Openai’s new research paper asks why large-scale language models like GPT-5 and chatbots like ChatGpt are still hallucinating and whether there is anything you can do to reduce those hallucinations.
In a blog post summarizing the paper, Openai defines hallucinations as “plausible but false statements generated by language models,” acknowledging that despite improvements, hallucinations “continued to be a fundamental challenge for all major language models.”
To explain the point, researchers say they got three different answers when asked about the title of Adam Tauman Kalai’s doctoral dissertation: “Widely Used Chatbots.” (Karai is one of the authors of the paper.) They then asked about his birthday and received three different dates. Again, they were all wrong.
Why are chatbots so wrong? Researchers suggest that hallucinations occur due to pre-training processes focused on correctly predicting the model without attaching true or false labels attached to the training statement.
“The spelling and parentheses follow a consistent pattern, so the error disappears on scale,” they write. “However, like a pet’s birthday, any low-frequency fact cannot be predicted from the pattern alone, and thus leads to hallucinations.”
However, the proposed solution does not focus on the initial prerequisite process, which is why a large model of language models has been evaluated. Current evaluation models do not cause hallucinations per se, but they argue that they “set the wrong incentives.”
Researchers should compare these ratings with a large number of choice tests where random guesses make sense.
TechCrunch Events
San Francisco
|
October 27th-29th, 2025
“In the same way, if the model is rated only with accuracy, the exact percentage of questions is encouraged to guess rather than say “I don’t know,”” they say.

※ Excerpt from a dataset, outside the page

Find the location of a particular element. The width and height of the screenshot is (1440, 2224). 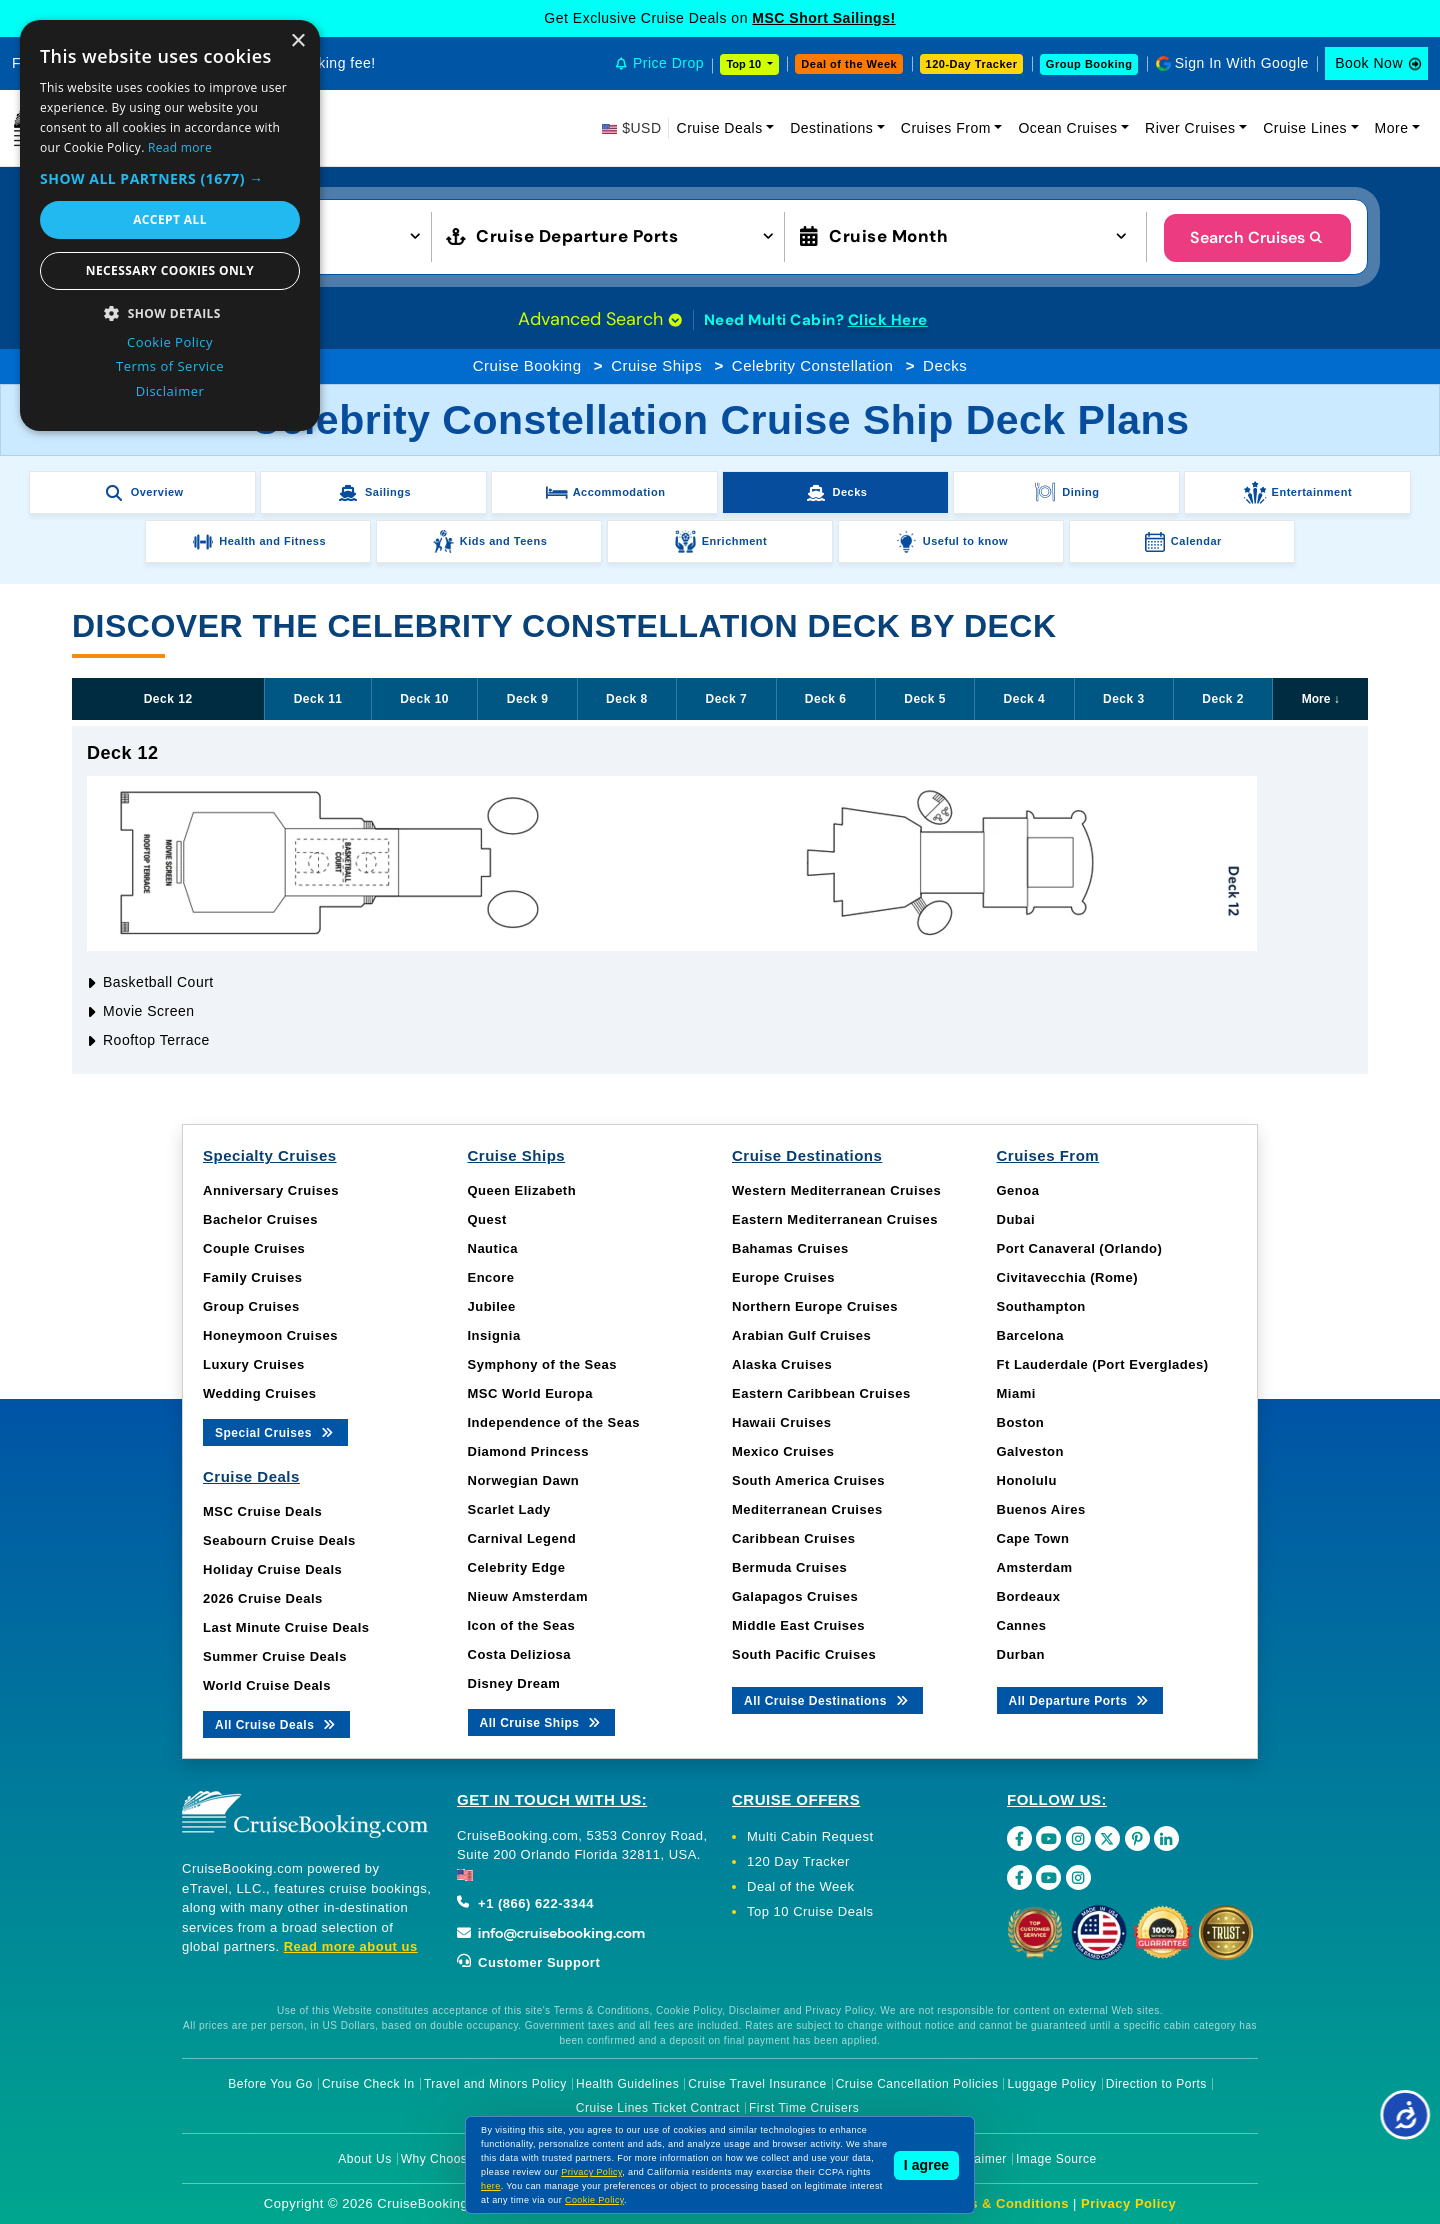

The proposed solution is similar to a test that includes partial credits (such as SAT) to leave a blank to discourage the negative (scoring) of incorrect answers or blind guessing. Similarly, Openai states that valuing the model should “punish a confident error rather than punish uncertainty and give partial credits for the appropriate expression of uncertainty.”
And the researchers argue that “it’s not enough to introduce some new uncertainty-conscious tests on the side. Instead, “A widespread accuracy-based avoidance should be updated so that scoring prevents guessing.”
“When the main scoreboard continues to reward fortune guesses, the model continues to learn speculation,” the researcher says.